Skip to content

ADR-0357 — Vulkan readback buffer VMA allocation flag separation

Field Value
Status Accepted
Date 2026-05-09
Deciders lusoris
Area vulkan, performance

Context

The Vulkan backend allocates every host-mapped buffer with a single call to vmaf_vulkan_buffer_alloc, which passes VMA_ALLOCATION_CREATE_HOST_ACCESS_SEQUENTIAL_WRITE_BIT to VMA. This flag tells VMA to prefer a write-combining / BAR heap on discrete GPUs — the ideal choice for upload traffic (CPU writes, GPU reads) because write-combining coalesces CPU stores efficiently before they cross PCIe.

However, the accumulator and partial-sum buffers are written by the GPU and read back by the CPU for the final reduction step. On a write-combining BAR heap, CPU reads are uncached and require PCIe round-trips per cache line, giving 4–8× worse bandwidth than a cached host read (measured on AMD RDNA3: ~6 GB/s vs ~40 GB/s). These readback buffers are typically small (a few KB per feature per frame), so the absolute data volume is low, but the latency of uncached reads dominates the post-fence reduction loop.

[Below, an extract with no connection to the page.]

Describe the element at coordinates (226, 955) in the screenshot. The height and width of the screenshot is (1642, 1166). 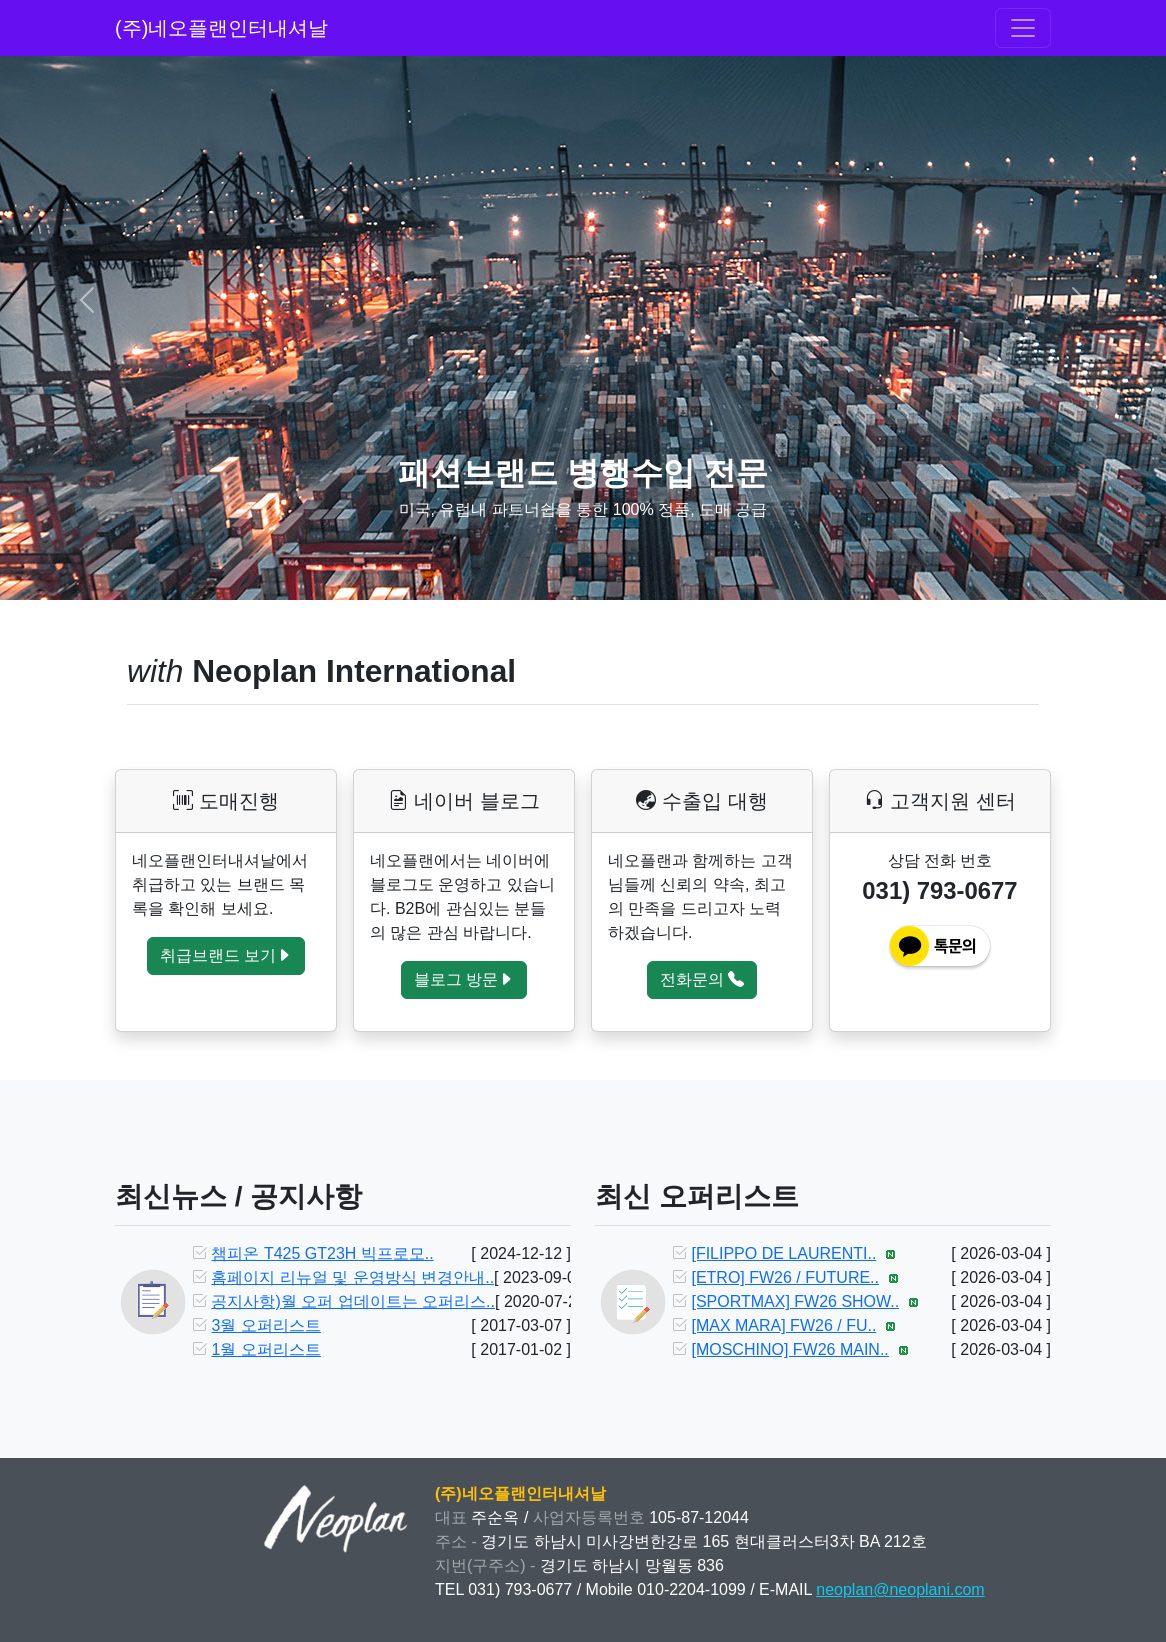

The fix is to allocate readback buffers with VMA_ALLOCATION_CREATE_HOST_ACCESS_RANDOM_BIT, which causes VMA to prefer a HOST_CACHED heap on discrete GPUs (VMA §5.3). CPU reads become cached DRAM bandwidth. A matching vmaInvalidateAllocation call (wrapped as vmaf_vulkan_buffer_invalidate) is required before each CPU readback on non-coherent heaps (Vulkan 1.3 spec §11.2.2); VMA makes it a no-op on HOST_COHERENT heaps (e.g., integrated GPUs), so the call is unconditionally safe.

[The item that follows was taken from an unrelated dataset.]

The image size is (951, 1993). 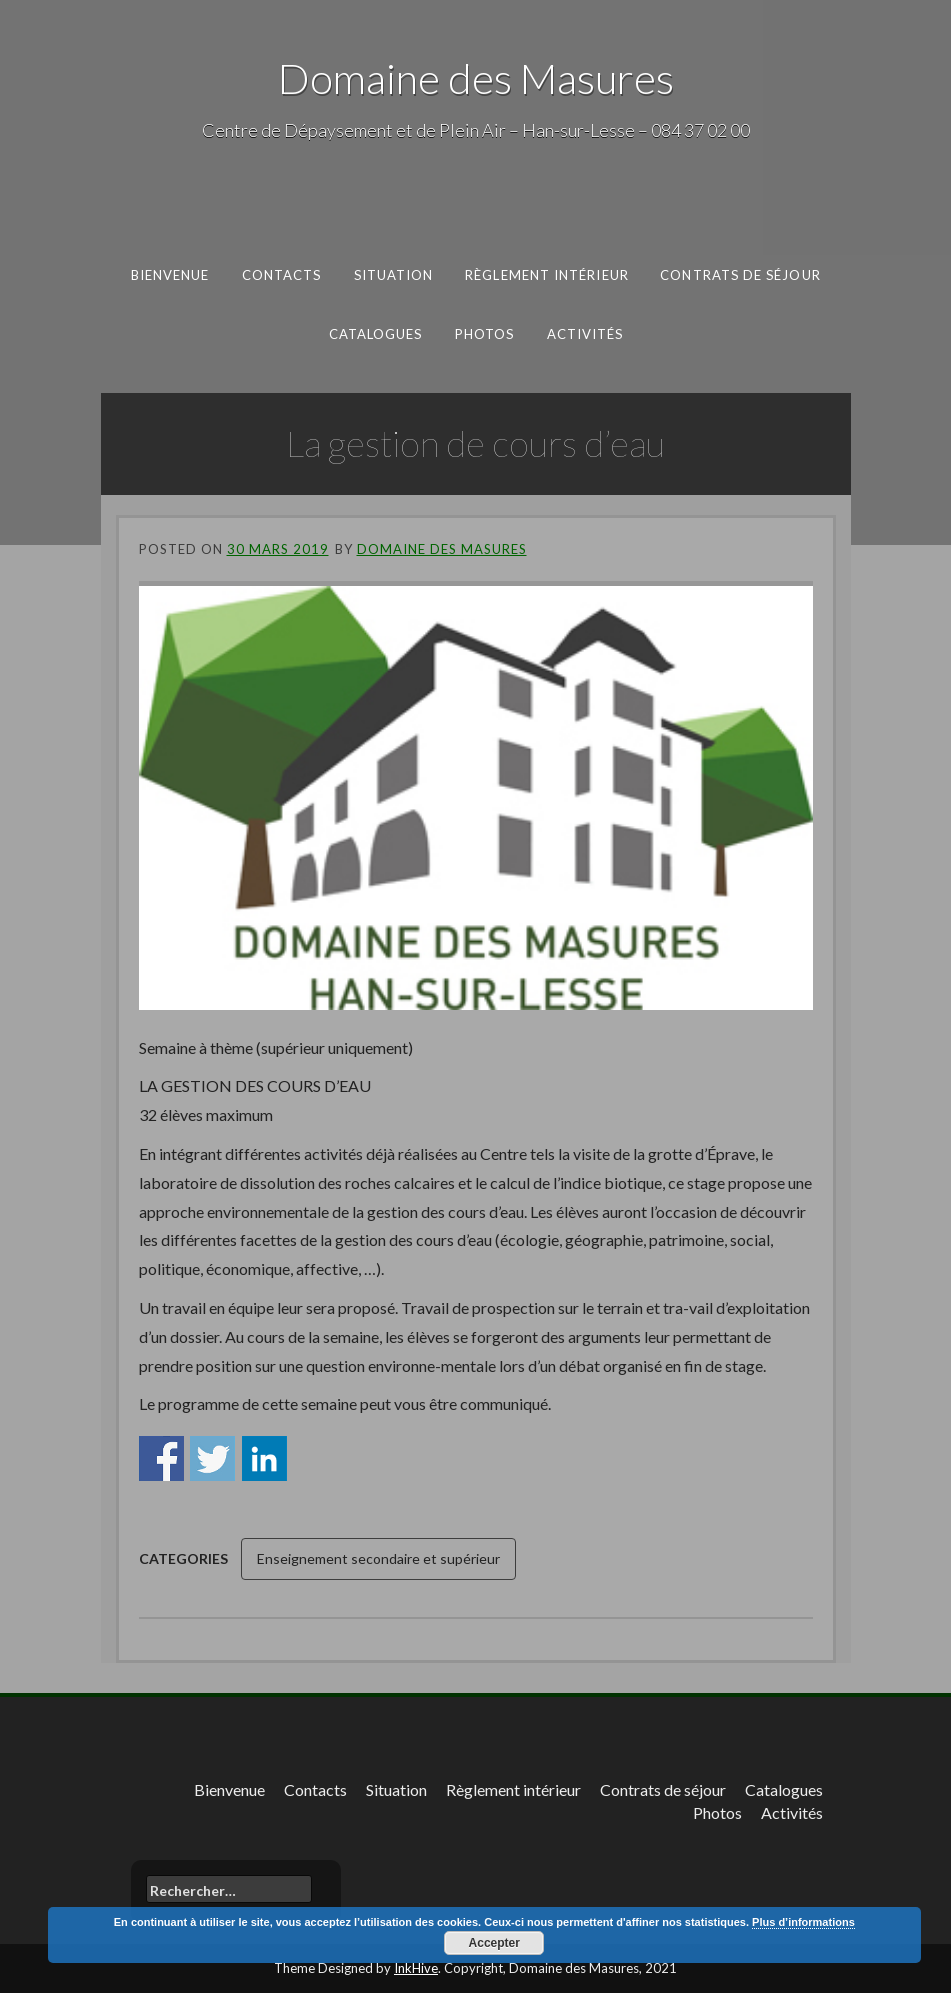 What do you see at coordinates (375, 333) in the screenshot?
I see `Catalogues` at bounding box center [375, 333].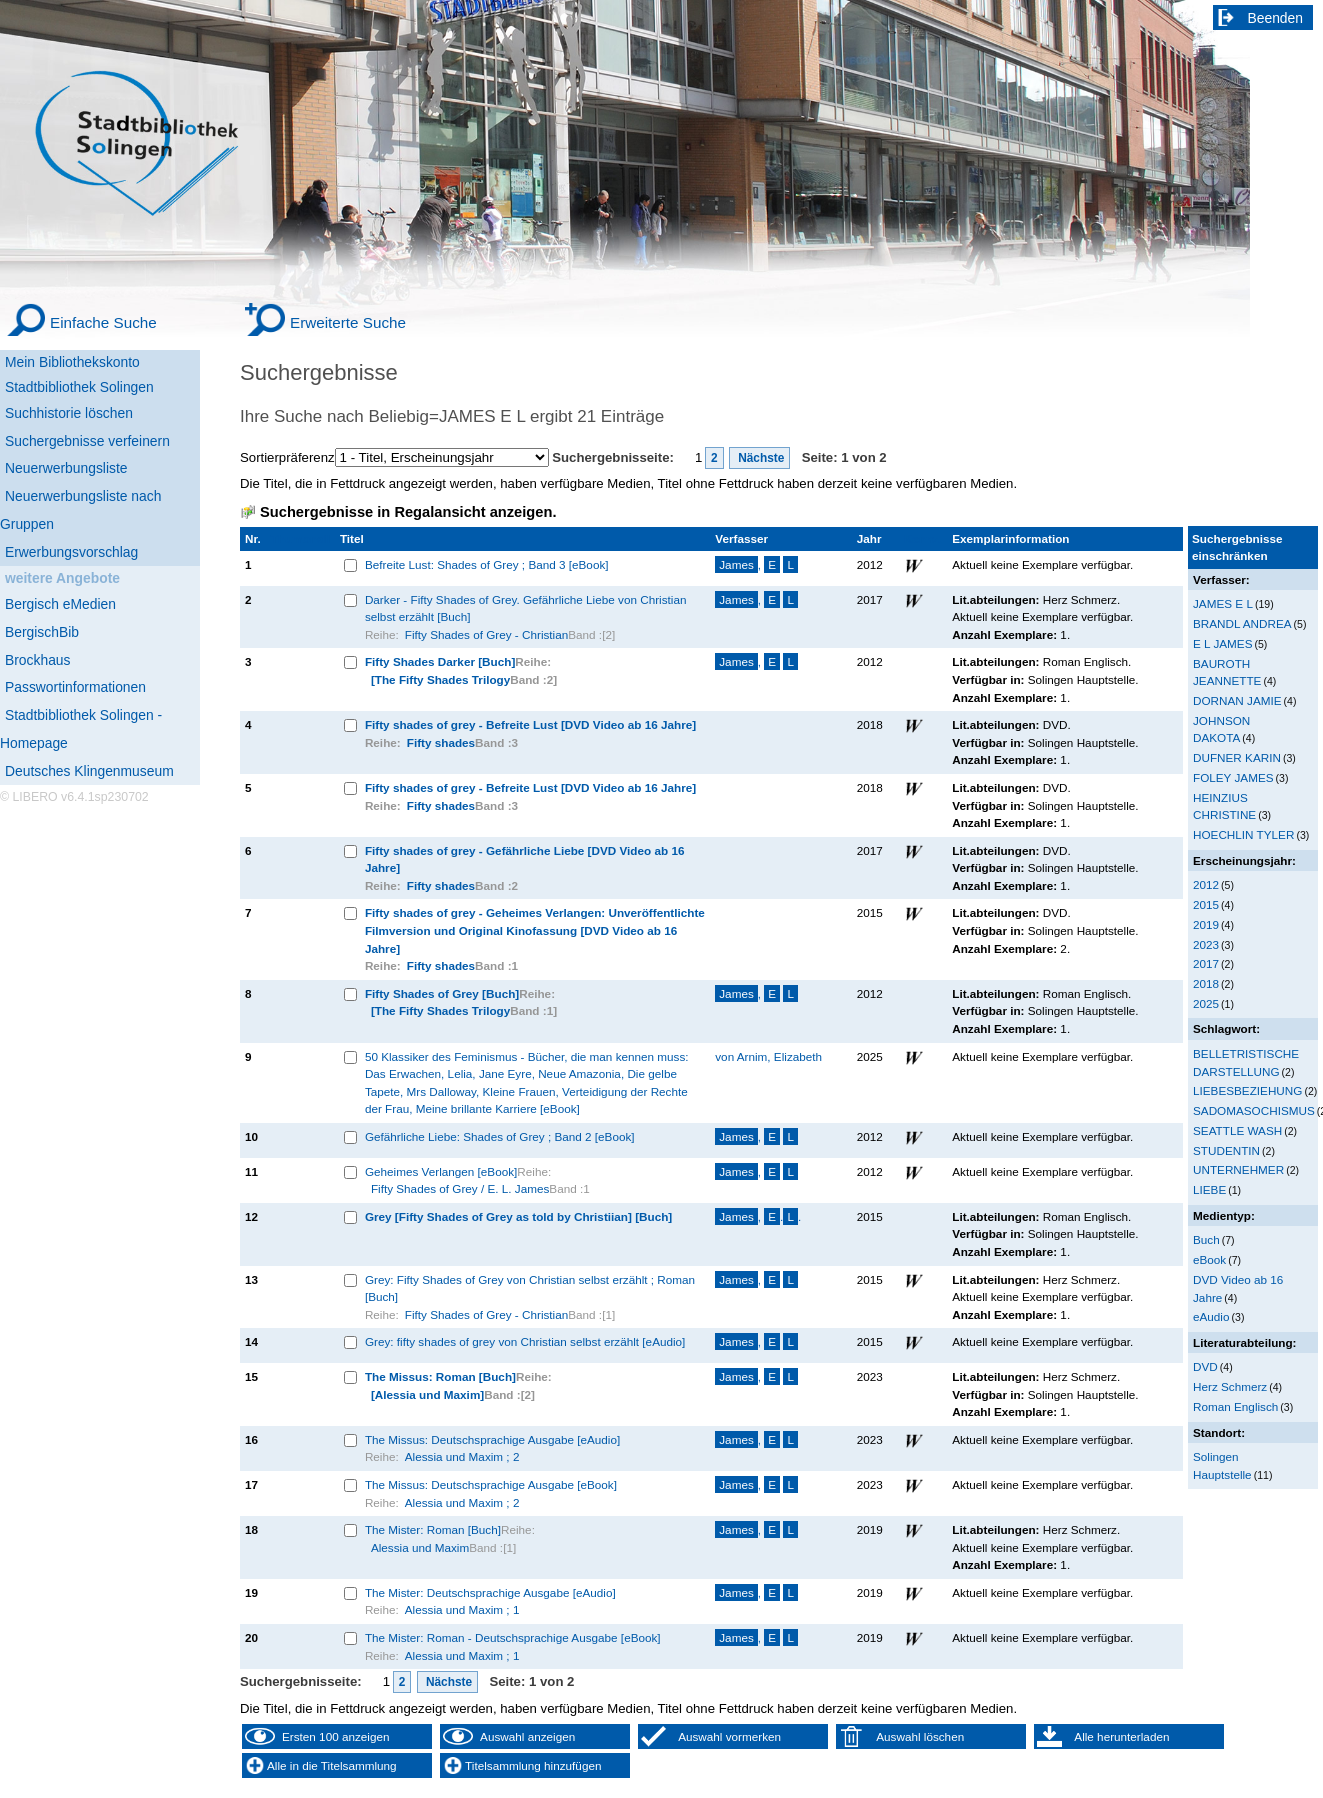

Profiling baseline: ~30–50% throughput increase at 1080p on dGPU expected, based on the read-bandwidth improvement and the relative weight of the post-dispatch reduction in the per-frame budget.

Decision

Split vmaf_vulkan_buffer_alloc into two sibling functions in core/src/vulkan/picture_vulkan.{c,h}:

  • vmaf_vulkan_buffer_alloc() — UPLOAD buffers (CPU writes, GPU reads). Unchanged VMA flag: HOST_ACCESS_SEQUENTIAL_WRITE | MAPPED.
  • vmaf_vulkan_buffer_alloc_readback() — READBACK buffers (GPU writes, CPU reads). VMA flag: HOST_ACCESS_RANDOM | MAPPED.

Add vmaf_vulkan_buffer_invalidate() wrapping vmaInvalidateAllocation, to be called after GPU fence-wait before every CPU read from a readback buffer.

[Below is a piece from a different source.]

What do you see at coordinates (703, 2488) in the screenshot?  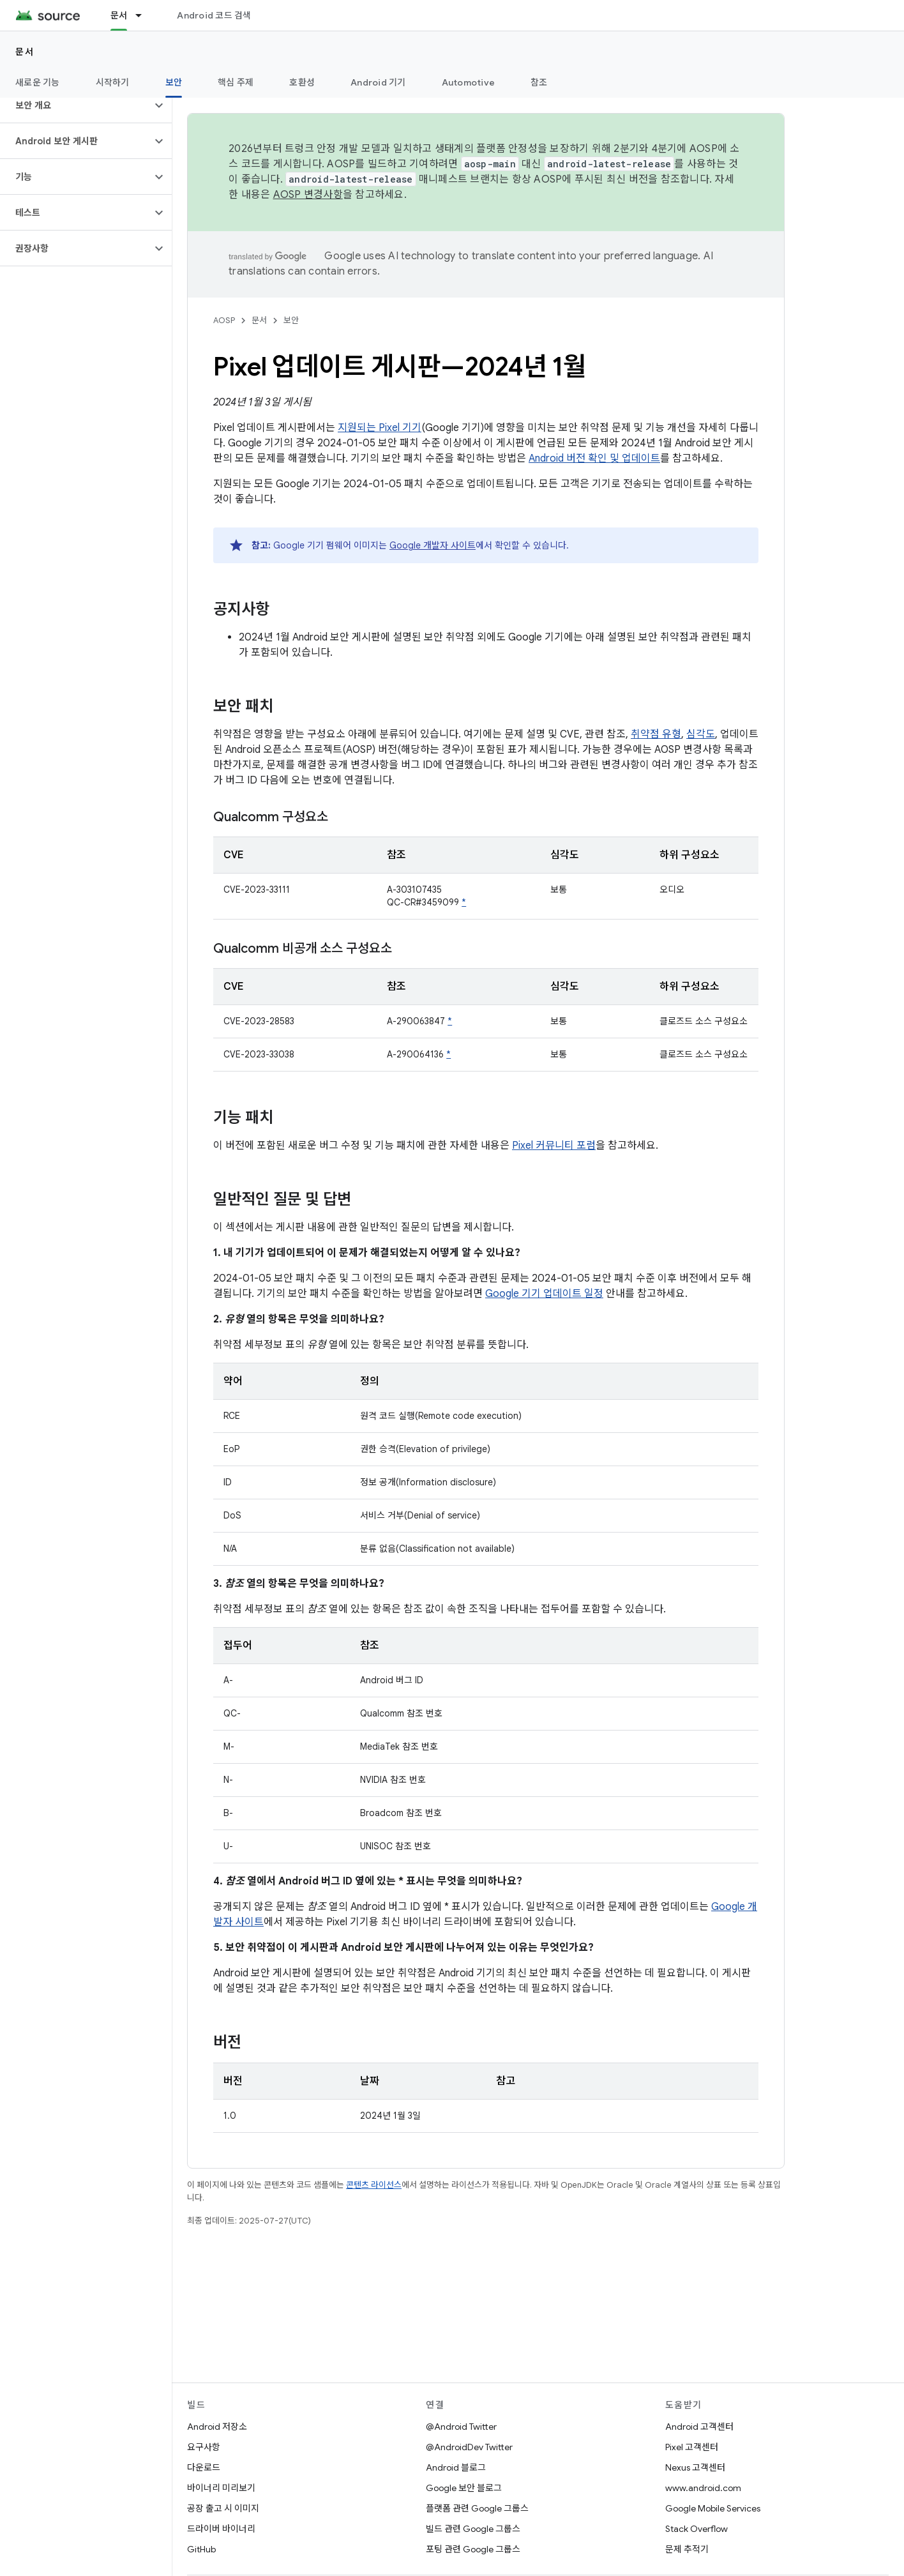 I see `www.android.com` at bounding box center [703, 2488].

Audit all 17 feature kernel files and switch accumulator/partial-sum buffer allocations to alloc_readback, adding the corresponding invalidate calls immediately before the CPU-reduction loops.

Buffer classification (by feature)

Feature file Readback buffer(s)
vif_vulkan.c scale[].accum
adm_vulkan.c accum[scale]
motion_vulkan.c sad_partials
motion_v2_vulkan.c sad_partials
ssim_vulkan.c partials
ms_ssim_vulkan.c l_partials, c_partials, s_partials
psnr_vulkan.c se_partials[p]
ciede_vulkan.c partials
psnr_hvs_vulkan.c partials[p]
float_psnr_vulkan.c partials
float_vif_vulkan.c num_partials[i], den_partials[i]
float_adm_vulkan.c accum[scale]
float_motion_vulkan.c sad_partials
float_ansnr_vulkan.c sig_partials, noise_partials
moment_vulkan.c sums
ssimulacra2_vulkan.c mu1, mu2, s11, s22, s12
cambi_vulkan.c image_buf, mask_buf, scratch_buf

UPLOAD buffers (CPU writes → flush → GPU reads) are left unchanged. Buffers that are bidirectional but managed by VMA HOST_ACCESS_RANDOM (cambi's image/ mask/scratch) still support both vmaFlushAllocation (CPU→device) and vmaInvalidateAllocation (device→CPU); the flush calls in cambi remain valid.

Alternatives considered

Option Description Reason rejected
A: VMA flag parameter Add a readback bool to vmaf_vulkan_buffer_alloc Adds a boolean trap to a widely-called function; callers must understand the flag semantics. Sibling function gives a meaningful name at the call site.
B: Auto-detect by usage Inspect VK_BUFFER_USAGE_* bits to pick the flag automatically No single VkBufferUsageFlagBits maps cleanly to "CPU reads the result". All readback buffers also carry STORAGE + TRANSFER_DST which upload buffers also use.
C: Device-local + staging copy Allocate accumulators device-local; copy to host staging via vkCmdCopyBuffer per frame Adds a staging buffer per feature, a copy dispatch, and an extra submission. For small (few-KB) accumulator buffers the DMA overhead exceeds the cache benefit. VMA HOST_ACCESS_RANDOM with HOST_CACHED gives the same cache performance with zero extra infrastructure.
D: No change Leave all buffers on the BAR / write-combining heap Measured 4–8× CPU readback penalty on AMD dGPU; this is bottleneck #1 in the Vulkan perf hunt.

Consequences

  • CPU readback from accumulator and partial-sum buffers uses host-cache bandwidth on discrete GPUs, eliminating the primary post-fence CPU stall.
  • vmaf_vulkan_buffer_flush is now only called on UPLOAD buffers (and on cambi's bidirectional buffers). Calling flush on a readback buffer is not wrong (VMA handles it), but is unnecessary and confusing — a follow-on lint rule can enforce this.
  • vmaf_vulkan_buffer_invalidate must be called after every fence-wait before reading a readback buffer. This invariant is documented in picture_vulkan.h and core/src/vulkan/AGENTS.md.
  • No change to the SPIR-V shaders, descriptor layouts, or pipeline caches.
  • No change to the public libvmaf API or ffmpeg-patches surface.

References

  • req: "fix Vulkan VMAF performance bottleneck #1 — VMA allocation flag causing 4–8× slower CPU readback on discrete GPU"
  • VMA §5.3 — Memory usage, HOST_ACCESS_SEQUENTIAL_WRITE vs HOST_ACCESS_RANDOM
  • Vulkan 1.3 spec §11.2.2 — Host access to device memory, non-coherent heaps
  • ADR-0175 — Vulkan backend scaffold
  • ADR-0186 — Vulkan image-import contract